Stored records
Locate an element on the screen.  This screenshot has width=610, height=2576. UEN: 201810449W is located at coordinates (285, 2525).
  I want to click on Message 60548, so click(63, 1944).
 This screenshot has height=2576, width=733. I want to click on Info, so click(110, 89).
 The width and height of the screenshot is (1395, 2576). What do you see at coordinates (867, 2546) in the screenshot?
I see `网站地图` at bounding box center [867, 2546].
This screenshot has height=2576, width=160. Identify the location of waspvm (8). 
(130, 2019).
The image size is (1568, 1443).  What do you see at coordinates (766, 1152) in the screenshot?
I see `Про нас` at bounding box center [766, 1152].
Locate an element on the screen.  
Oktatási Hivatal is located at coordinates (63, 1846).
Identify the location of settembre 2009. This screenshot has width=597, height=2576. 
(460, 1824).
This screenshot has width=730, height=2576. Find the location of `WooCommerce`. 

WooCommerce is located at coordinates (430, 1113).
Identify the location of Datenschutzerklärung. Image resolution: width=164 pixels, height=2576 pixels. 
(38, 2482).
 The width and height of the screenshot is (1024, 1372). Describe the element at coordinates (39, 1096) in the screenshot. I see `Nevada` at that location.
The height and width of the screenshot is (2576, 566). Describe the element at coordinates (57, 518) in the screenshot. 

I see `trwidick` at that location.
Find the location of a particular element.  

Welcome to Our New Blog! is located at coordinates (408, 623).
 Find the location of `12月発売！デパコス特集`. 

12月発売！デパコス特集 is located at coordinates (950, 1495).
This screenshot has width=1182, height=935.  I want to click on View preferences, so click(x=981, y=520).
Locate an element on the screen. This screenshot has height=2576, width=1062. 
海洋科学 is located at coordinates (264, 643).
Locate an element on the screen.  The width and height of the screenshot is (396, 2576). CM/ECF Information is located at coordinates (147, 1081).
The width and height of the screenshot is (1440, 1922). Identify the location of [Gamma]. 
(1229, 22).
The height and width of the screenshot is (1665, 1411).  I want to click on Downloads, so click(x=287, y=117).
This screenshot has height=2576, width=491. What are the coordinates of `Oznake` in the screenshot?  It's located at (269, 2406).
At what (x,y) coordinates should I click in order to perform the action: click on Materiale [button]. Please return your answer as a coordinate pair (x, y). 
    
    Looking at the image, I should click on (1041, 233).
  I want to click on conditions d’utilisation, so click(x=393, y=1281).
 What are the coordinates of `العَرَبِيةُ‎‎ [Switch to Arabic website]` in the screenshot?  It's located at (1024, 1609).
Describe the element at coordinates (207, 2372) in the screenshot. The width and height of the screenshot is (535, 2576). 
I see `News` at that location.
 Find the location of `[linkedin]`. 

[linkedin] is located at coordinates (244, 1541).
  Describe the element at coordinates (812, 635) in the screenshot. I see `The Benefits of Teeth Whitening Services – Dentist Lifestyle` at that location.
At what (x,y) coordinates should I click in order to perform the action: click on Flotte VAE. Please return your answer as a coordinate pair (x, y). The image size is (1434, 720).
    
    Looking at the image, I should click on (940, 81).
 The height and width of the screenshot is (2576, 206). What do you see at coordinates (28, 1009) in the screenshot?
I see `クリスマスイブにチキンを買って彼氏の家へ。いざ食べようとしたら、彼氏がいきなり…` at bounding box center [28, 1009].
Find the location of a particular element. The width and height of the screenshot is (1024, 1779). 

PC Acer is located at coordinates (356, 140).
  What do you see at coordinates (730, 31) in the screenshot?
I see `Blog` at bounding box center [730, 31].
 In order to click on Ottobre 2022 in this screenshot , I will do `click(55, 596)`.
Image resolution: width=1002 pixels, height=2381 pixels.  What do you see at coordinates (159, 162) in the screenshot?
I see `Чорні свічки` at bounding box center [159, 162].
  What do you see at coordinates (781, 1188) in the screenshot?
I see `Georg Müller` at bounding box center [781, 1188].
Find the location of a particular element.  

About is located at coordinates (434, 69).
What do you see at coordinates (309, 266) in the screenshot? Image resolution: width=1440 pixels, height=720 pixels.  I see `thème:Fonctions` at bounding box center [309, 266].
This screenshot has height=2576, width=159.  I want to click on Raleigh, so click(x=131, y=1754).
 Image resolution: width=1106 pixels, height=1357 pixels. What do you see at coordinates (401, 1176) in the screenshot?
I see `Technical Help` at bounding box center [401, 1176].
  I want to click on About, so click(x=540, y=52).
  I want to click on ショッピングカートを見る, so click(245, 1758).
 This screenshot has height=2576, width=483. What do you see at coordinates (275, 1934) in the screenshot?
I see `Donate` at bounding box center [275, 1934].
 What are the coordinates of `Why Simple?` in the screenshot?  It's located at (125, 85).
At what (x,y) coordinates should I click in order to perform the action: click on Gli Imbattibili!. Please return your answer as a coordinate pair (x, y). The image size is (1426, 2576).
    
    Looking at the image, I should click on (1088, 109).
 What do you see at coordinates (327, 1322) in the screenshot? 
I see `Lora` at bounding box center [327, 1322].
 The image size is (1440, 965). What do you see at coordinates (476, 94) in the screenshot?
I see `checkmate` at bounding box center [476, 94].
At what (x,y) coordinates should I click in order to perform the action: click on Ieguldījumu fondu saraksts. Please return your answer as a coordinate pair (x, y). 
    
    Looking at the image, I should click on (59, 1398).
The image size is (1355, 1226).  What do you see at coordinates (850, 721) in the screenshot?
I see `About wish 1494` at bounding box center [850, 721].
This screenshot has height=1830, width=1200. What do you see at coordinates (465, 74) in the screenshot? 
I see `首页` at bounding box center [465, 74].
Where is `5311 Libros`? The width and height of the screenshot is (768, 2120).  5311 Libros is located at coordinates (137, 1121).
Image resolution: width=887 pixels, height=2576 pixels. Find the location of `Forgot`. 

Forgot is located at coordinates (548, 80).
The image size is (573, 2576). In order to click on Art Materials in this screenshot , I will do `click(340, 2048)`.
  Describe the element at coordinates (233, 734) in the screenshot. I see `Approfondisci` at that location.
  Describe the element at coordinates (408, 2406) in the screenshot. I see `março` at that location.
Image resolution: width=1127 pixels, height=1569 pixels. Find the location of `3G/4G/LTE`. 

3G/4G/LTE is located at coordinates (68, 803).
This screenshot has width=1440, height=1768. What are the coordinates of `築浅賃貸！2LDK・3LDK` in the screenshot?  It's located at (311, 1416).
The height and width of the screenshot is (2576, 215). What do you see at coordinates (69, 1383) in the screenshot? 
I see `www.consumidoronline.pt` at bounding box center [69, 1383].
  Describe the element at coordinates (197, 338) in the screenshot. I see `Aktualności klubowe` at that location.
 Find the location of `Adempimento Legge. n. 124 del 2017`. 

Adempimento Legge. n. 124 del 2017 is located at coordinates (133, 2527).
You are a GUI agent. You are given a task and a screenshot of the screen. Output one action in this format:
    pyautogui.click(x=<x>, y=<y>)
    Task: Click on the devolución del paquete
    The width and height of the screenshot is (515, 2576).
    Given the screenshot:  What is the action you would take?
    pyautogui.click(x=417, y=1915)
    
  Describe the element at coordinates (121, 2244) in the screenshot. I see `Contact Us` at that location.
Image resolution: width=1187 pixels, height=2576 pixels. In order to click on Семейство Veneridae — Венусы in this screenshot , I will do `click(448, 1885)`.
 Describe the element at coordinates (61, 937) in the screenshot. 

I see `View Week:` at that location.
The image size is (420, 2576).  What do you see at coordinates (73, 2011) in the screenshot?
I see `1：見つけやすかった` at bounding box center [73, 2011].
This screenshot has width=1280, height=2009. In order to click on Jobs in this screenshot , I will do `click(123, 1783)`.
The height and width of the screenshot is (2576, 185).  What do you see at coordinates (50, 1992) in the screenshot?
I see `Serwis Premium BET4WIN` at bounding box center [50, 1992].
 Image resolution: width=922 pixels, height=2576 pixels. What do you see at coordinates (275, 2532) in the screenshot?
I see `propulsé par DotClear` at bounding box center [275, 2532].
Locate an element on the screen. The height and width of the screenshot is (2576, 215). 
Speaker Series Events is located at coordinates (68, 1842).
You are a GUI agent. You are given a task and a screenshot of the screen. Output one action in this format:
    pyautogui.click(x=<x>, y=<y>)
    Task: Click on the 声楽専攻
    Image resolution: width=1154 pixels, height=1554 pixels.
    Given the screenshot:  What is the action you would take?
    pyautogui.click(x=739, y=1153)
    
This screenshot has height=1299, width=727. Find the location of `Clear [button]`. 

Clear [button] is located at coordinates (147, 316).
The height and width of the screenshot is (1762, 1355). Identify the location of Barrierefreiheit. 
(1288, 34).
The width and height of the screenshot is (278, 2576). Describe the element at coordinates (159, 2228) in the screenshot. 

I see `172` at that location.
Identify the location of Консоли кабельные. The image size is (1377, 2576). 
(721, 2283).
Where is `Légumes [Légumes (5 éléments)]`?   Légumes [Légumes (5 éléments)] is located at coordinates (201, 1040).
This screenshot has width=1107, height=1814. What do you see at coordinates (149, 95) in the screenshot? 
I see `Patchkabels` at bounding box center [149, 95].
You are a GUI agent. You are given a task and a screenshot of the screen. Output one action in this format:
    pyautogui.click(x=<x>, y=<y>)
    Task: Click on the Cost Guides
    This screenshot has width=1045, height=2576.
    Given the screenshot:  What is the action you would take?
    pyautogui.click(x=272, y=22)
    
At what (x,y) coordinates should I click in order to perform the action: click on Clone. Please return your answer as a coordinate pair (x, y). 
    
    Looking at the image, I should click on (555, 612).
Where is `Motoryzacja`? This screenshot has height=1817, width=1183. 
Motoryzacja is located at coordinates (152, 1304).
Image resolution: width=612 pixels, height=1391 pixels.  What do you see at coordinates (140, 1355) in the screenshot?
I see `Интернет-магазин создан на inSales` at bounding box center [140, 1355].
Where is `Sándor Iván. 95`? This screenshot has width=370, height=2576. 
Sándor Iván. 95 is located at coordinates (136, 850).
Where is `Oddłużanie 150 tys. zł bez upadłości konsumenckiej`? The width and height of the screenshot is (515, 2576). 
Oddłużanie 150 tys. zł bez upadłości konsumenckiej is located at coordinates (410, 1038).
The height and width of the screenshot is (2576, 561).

Problem description
Only the lines above from the line with "Locate an element on the screen. This" to the line with "This screenshot has height=2576, width=491.", those two lines included, should be reproduced exactly.

Expected output
Locate an element on the screen. This screenshot has height=2576, width=1062. 
海洋科学 is located at coordinates (264, 643).
Locate an element on the screen.  The width and height of the screenshot is (396, 2576). CM/ECF Information is located at coordinates (147, 1081).
The width and height of the screenshot is (1440, 1922). Identify the location of [Gamma]. 
(1229, 22).
The height and width of the screenshot is (1665, 1411).  I want to click on Downloads, so click(x=287, y=117).
This screenshot has height=2576, width=491. What are the coordinates of `Oznake` in the screenshot?  It's located at (269, 2406).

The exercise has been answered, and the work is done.